Tuesday, April 24, 2012

MORE GENRE-FENCES

“Superhero... a heroic character with a selfless, pro-social mission... who is generically distinct, i.e., can be distinguished from characters of related genres (fantasy, science fiction, detective, etc.) by a preponderance of generic conventions..."-- definition of "superhero" from Peter Coogan's SUPERHERO: THE SECRET ORIGIN OF A GENRE (2006), p. 30.

Coogan's book may be the first formal attempt to define the superhero in terms of its narrative construction, as opposed to fans' informal definitions: that the hero needs or does not need a costume, needs to exist in contemporary times or not, and so on.  Plainly Coogan's definition rests entirely upon the divisions made possible by "generic conventions", as did Scipio's attempt, scrutinized here, to confine characters like Batman or Superman within genre-rubrics like "detective fiction" or "science fiction."

(Minor point: given the prior associations given the word "generic," I would prefer "genre-conventions," though as I noted here, I don't like the word "conventions" at the best of times.)

I have no problem with mapping out the functions of genres in terms of their general practice, but I'm leery of seeing them used as "fences" that artificially divide works A, B and C from works X, Y and Z even though all of them share the expressive and tonal qualities one can find in the Fryean *mythoi.*  It's interesting that Coogan cites Northrop Frye in SUPERHERO, though only on one page, referencing Frye's "theory of modes."  Otherwise Coogan's approach seems closer to that of the structuralists, whom Frye did not endorse, as I recall, because they insisted only upon breaking genres down into their component parts and paid little attention to the "total vision" of a work.

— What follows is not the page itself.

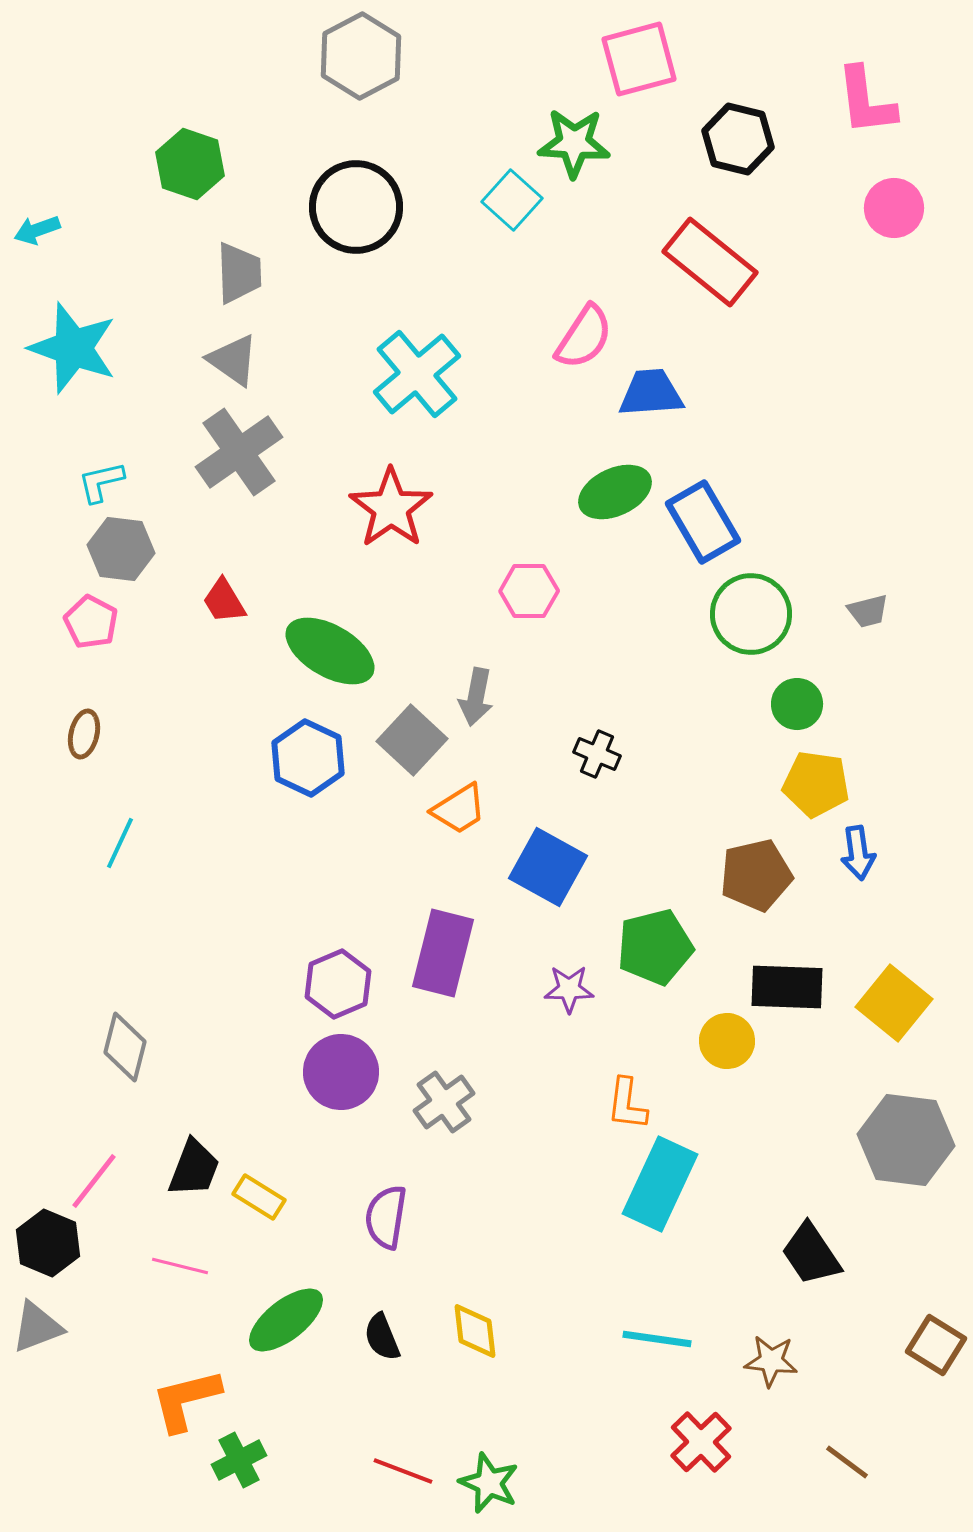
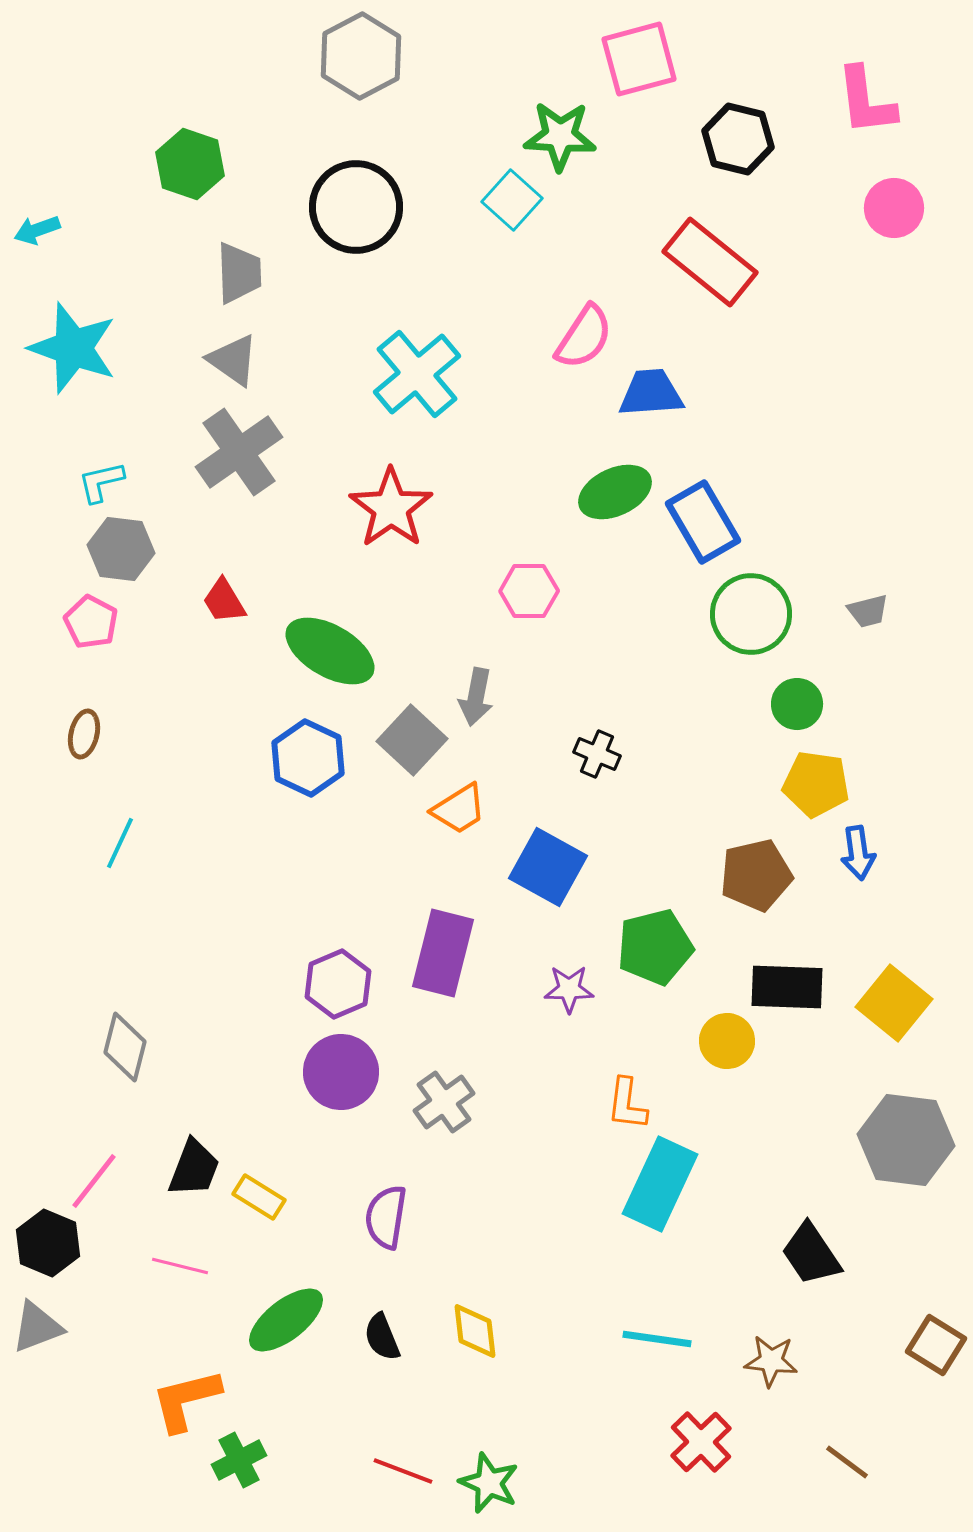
green star at (574, 143): moved 14 px left, 7 px up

Take, as an illustrative example of Coogan's book, his take on Joss Whedon's BUFFY THE VAMPIRE SLAYER (p. 48), whom Coogan considers "a leading candidate" for "exclusion by genre distinction."  Coogan's reasons are summed up in this essay by Peter Sanderson, which disagrees with Coogan's specific conclusions but not with his concentration on "genre-conventions."  Sanderson does a good job summarizing the ways in which Coogan finds Buffy lacking as a "superhero," as well as registering his own objections to Coogan's substitute term "super hero."  However, the greatest problem I have with Coogan's Buffy-exclusion occurs here:


"...the Slayer is a hero-type that predates the superhero, fitting firmly within the larger horror-genre ... [Buffy's] hero-type descends from actual vampire hunters, including the dhampir... Thus, though the writers of BUFFY draw on superhero conventions, the stories are generically distinct from the superhero genre."
Coogan's literalist interpretation of genre is precisely in the mode of Scipio.  If Buffy's "hero-type" predates the superhero, then she cannot be a superhero, just as Superman cannot be an "actual superhero" because he inherits his dominant tropes from science fiction.

Sanderson also draws attention to many examples in which BUFFY's television scripts do suggest her identity as a "superhero," but his solution to the categorizational dilemna is not much better than Coogan's, as Sanderson terms Buffy a "displaced superhero" simply because she borrows conventions from other genres.

One reason that I choose to emphasize Frye's remarks on his four mythoi  is precisely because I believe it makes it possible to talk about the constitutive nature of popular fiction without getting quite so hamstrung as to what trope belongs to what genre.  For instance, Coogan would have his readers believe that there is a "horror genre" that is so constituted that it is fiercely indepedent of any other genre, be it that of the superhero or (presumably) any other.

And yet, what happens whenever the equally capacious genre of science fiction chooses to do its take on the horror-genre's vampire myths?  Be it Richard Matheson's I AM LEGEND, Curtis Harrington's 1966 QUEEN OF BLOOD, or the "Space Vampire" episode of the teleseries BUCK ROGERS, do these remain within the horror-genre, because they're about vampires?  If so, does that mean that of BUCK ROGERS' 32 episodes, only one is horror, leaving the other 31 to be "actual" science fiction?






This seems to me a messy and arbitrary approach to categorization.  I imagine that others may find my application of the Fryean mythos to pop fiction no more winsome.  But at least an emphasis upon the emotional and expressive core of any given work can avoid some of this tendency to "fence in" tropes that were "born free."